**Brief:** Show every line in the entries below where the word "Rillenkugellager" appears.

**Supplied data:**
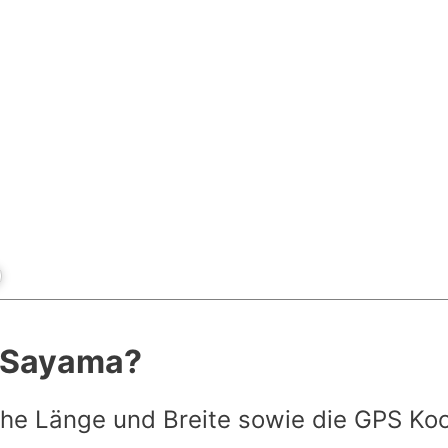
t Sayama?
he Länge und Breite sowie die GPS Ko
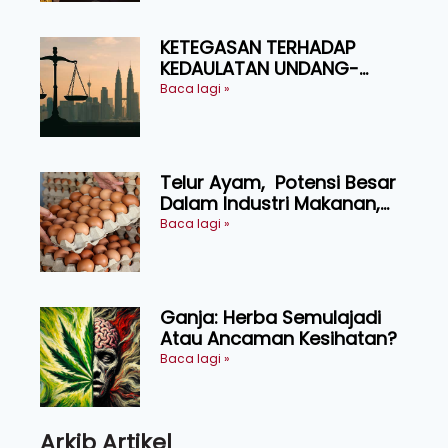
KETEGASAN TERHADAP
KEDAULATAN UNDANG-
UNDANG ASAS KEPADA
Baca lagi »
KEADILAN DAN KEHARMONIAN
Telur Ayam, Potensi Besar
Dalam Industri Makanan,
Kosmetik dan Penyelidikan
Baca lagi »
Ganja: Herba Semulajadi
Atau Ancaman Kesihatan?
Baca lagi »
Arkib Artikel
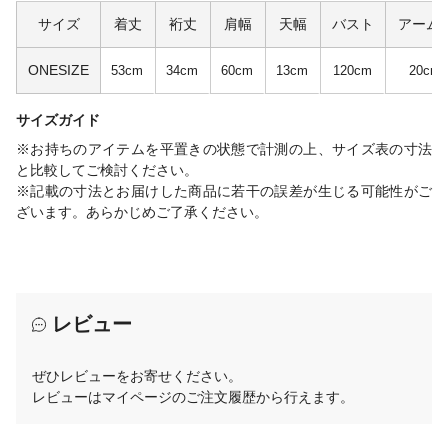
サイズ
着丈
裄丈
肩幅
天幅
バスト
アーム
ONESIZE
53cm
34cm
60cm
13cm
120cm
20cm
サイズガイド
※お持ちのアイテムを平置きの状態で計測の上、サイズ表の寸法
と比較してご検討ください。
※記載の寸法とお届けした商品に若干の誤差が生じる可能性がご
ざいます。あらかじめご了承ください。
レビュー
ぜひレビューをお寄せください。
レビューはマイページのご注文履歴から行えます。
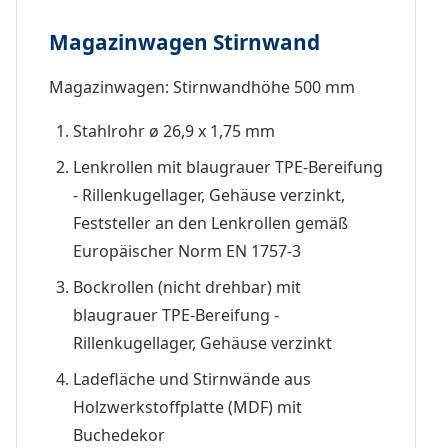
Magazinwagen Stirnwand
Magazinwagen: Stirnwandhöhe 500 mm
Stahlrohr ø 26,9 x 1,75 mm
Lenkrollen mit blaugrauer TPE-Bereifung
- Rillenkugellager, Gehäuse verzinkt,
Feststeller an den Lenkrollen gemäß
Europäischer Norm EN 1757-3
Bockrollen (nicht drehbar) mit
blaugrauer TPE-Bereifung -
Rillenkugellager, Gehäuse verzinkt
Ladefläche und Stirnwände aus
Holzwerkstoffplatte (MDF) mit
Buchedekor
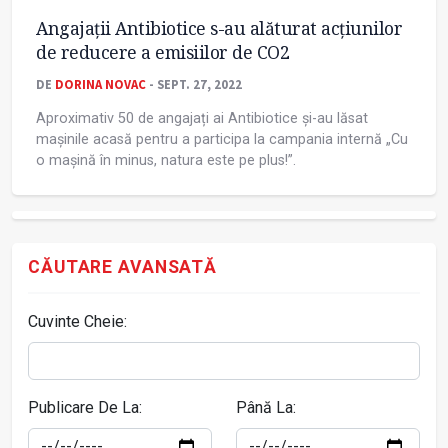
Angajații Antibiotice s-au alăturat acțiunilor
de reducere a emisiilor de CO2
DE
DORINA NOVAC
- SEPT. 27, 2022
Aproximativ 50 de angajați ai Antibiotice și-au lăsat
mașinile acasă pentru a participa la campania internă „Cu
o mașină în minus, natura este pe plus!”.
CĂUTARE AVANSATĂ
Cuvinte Cheie:
Publicare De La:
Până La:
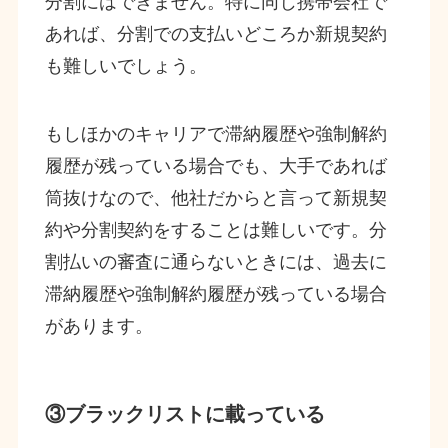
分割にはできません。特に同じ携帯会社で
あれば、分割での支払いどころか新規契約
も難しいでしょう。
もしほかのキャリアで滞納履歴や強制解約
履歴が残っている場合でも、大手であれば
筒抜けなので、他社だからと言って新規契
約や分割契約をすることは難しいです。分
割払いの審査に通らないときには、過去に
滞納履歴や強制解約履歴が残っている場合
があります。
③ブラックリストに載っている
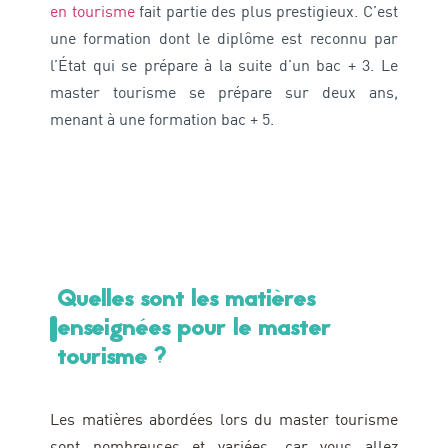
en tourisme
fait partie des plus prestigieux. C’est
une formation dont le diplôme est reconnu par
l’État qui se prépare à la suite d’un bac + 3. Le
master tourisme se prépare sur deux ans,
menant à une formation bac + 5.
Quelles sont les matières
enseignées pour le master
tourisme ?
Les matières abordées lors du master tourisme
sont nombreuses et variées, car vous allez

**Response box:**
- Rillenkugellager, Gehäuse verzinkt,
Rillenkugellager, Gehäuse verzinkt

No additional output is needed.